大人のおしゃれ手帖   

リンネル特別編集『大人のおしゃれ手帖』をめくる。

6月20日にここに書いた『大人になったら、着たい服 春夏編』との違いが正直、わかりません。
私の中ではJJとCanCamぐらい同じです。
要するに、詳しい人から見れば「明らかに違うでしょ!」かもしれないけど、それ以外の層には同じ見えるってことです・・たぶん。

『大人になったら、着たい服 春夏編』より今回の『大人のおしゃれ手帖』の方がオシャレ度が上に思えるのは、表紙が一般の人(とは言ってもファッション関係者ですけど。プロのモデルではないという意)ではなく、あの桐島かれんさんだからでしょうか。

しかし、桐島かれんという人は常に磐石な印象。

出てきたときは「あの桐島洋子の娘」的なインパクトと一目の置かれ方だったのが、そこに安住(?)せず、不用意に笑わないような、お仕着せの流行りの服なんか着てませんっぽい、ちょっとトンがったアバンギャルド路線で、でもやり過ぎて中央リーグから逸脱もせず、ローランドやノエルという弟妹と絡んだりダブったりのネバっこい立ち位置のリスクも回避し、程良いサブカル志向であのサディスティックミカバンドのボーカルをしたかと思えば、広告業界では有名なカメラマンととっとと結婚して、わりとあっという間に4人の母になり、その地に根を下ろした母なる大地(!)のイメージで、もうメディアになど登場しないかと思いきや、「本人にはあまりその気はないのだが周囲がほっとかない」態で昨今徐々に露出を増やし、今じゃハイソ女性誌を含め、40~50代女性の理想というかファッションリーダーのポジションを堅持してる。
やっぱ、磐石だわ。

もちろん、『大人のおしゃれ手帖』の巻頭インタビューでも揺ぎなし!
【20代、30代といろんな“社会の枠”があって、ファッションを楽しめない時期もある。

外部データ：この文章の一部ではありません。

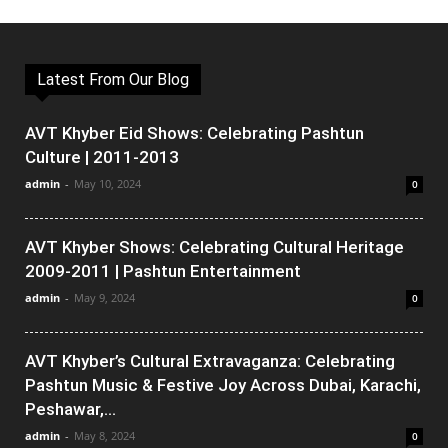
Latest From Our Blog
AVT Khyber Eid Shows: Celebrating Pashtun
Culture | 2011-2013
admin
-
May 10, 2024
0
AVT Khyber Shows: Celebrating Cultural Heritage
2009-2011 | Pashtun Entertainment
admin
-
May 9, 2024
0
AVT Khyber’s Cultural Extravaganza: Celebrating
Pashtun Music & Festive Joy Across Dubai, Karachi,
Peshawar,...
admin
-
May 8, 2024
0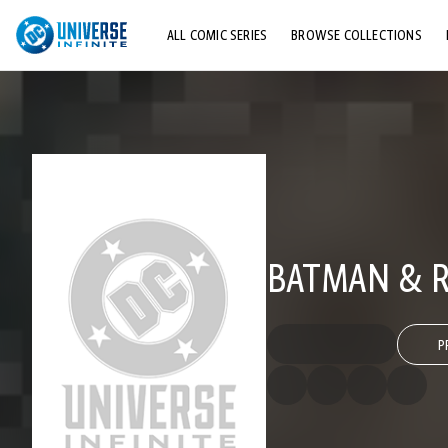
ALL COMIC SERIES
BROWSE COLLECTIONS
TOP STORYLINES
EXPLORE CHARACTERS
COMICS SHOWCASE
BATMAN & R
P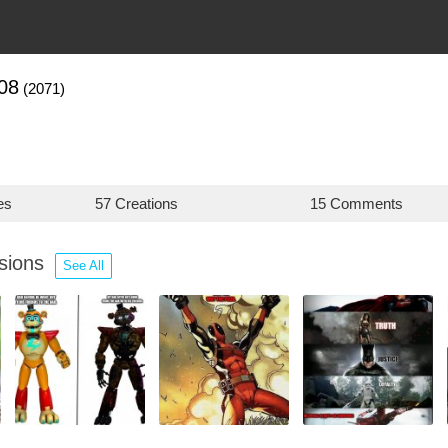
08
(2071)
es
57 Creations
15 Comments
ssions
See All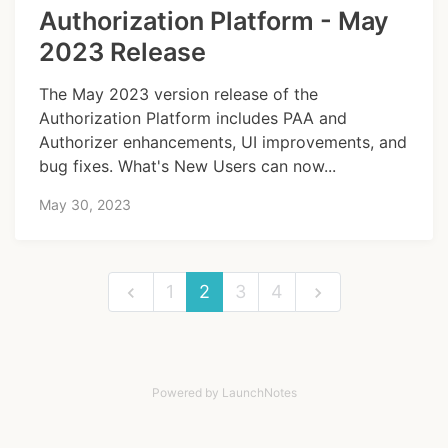
Authorization Platform - May
2023 Release
The May 2023 version release of the
Authorization Platform includes PAA and
Authorizer enhancements, UI improvements, and
bug fixes. What's New Users can now...
May 30, 2023
1
2
3
4
Powered by LaunchNotes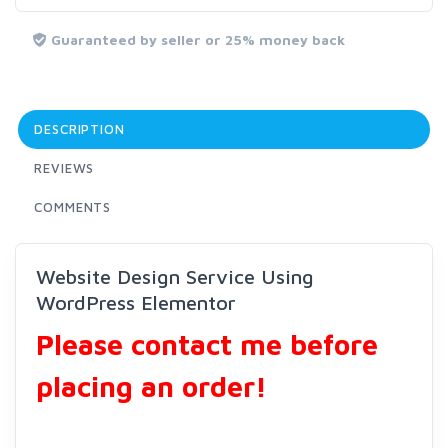
Guaranteed by seller or 25% money back
DESCRIPTION
REVIEWS
COMMENTS
Website Design Service Using
WordPress Elementor
Please contact me before
placing an order!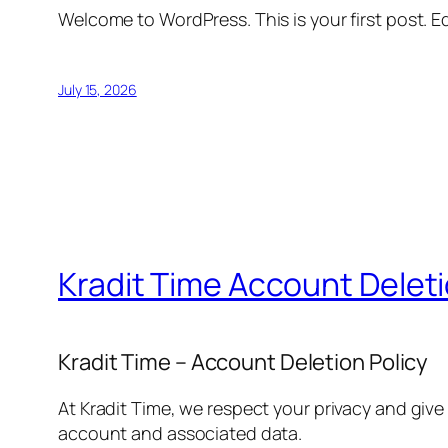
Welcome to WordPress. This is your first post. Edi
July 15, 2026
Kradit Time Account Delet
Kradit Time – Account Deletion Policy
At Kradit Time, we respect your privacy and give
account and associated data.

でもそういうものから自然と開放されるのが40代、50代。それからまた、大人のおしゃれを楽しめばいいのよ。】
と中高年に心強いエールを送ったと思えば
【ゆるやかにでもファッションに興味は持ち続けていないとね。さあ、またおしゃれしよう!と思ったときにすごく差が出てしまうから。】
と、前言を読んで調子こいて「大人のおしゃれとはなんぞや」と思い始めた「遅れてきたおしゃれ興味層」の妄想を打ち砕き、へっ?さっきのエールは!?((((;゚Д゚))))と路頭に迷わせる。
でも最後はなにごともなかったかのように
【生き方も何でも自分はこれだという自信があれば、かっこいいと思うんです。】
と締める。
いや~磐石!

生き方も何でも(たとえばファッション)自分はこれだという自信がないから、『大人のおしゃれ手帖』なんぞをめくっているわけですよね、ほとんどの読者は。
一瞬近くに寄り添ってくれたかに見え、その実、単なる上から目線発言。
そこになんの躊躇も疑問もない感じが、はさすがにそのへんの単なる(?)ファッション関係者や読モとは別リーグです、かれんさん。

でも、それでも、この手の雑誌(mook)の表紙は、一般人より妄想を喚起させてくれるプロのモデルさんの方がいいと思う。
ナチュラル系のファッションって一歩間違えると貧乏くさくなるから、せめてお金がかかった容貌・容姿の人で見せて欲しいというか。
こんな、古着か新品かいい素材なんだか高いんだか安いんだかわからない洋服は、プロに着られると参考にならない、という意見もありそうですが、私は正直、一般人(しつこいけどファッション関係者含む)が着てる写真を見て「いいなあ」と思うナチュラル系ファッション、そんなにないのです。
全くない!とまでは言いませんが。
ナニサマだ!と言われそうですが、洋服は清潔感の際立つ人が着ているのを見て参考にしたいのです。
極論か。

『大人のおしゃれ手帖』、意外と文章が充実してました。
あと、轟木節子さんのコーディネートはたいてい好みです。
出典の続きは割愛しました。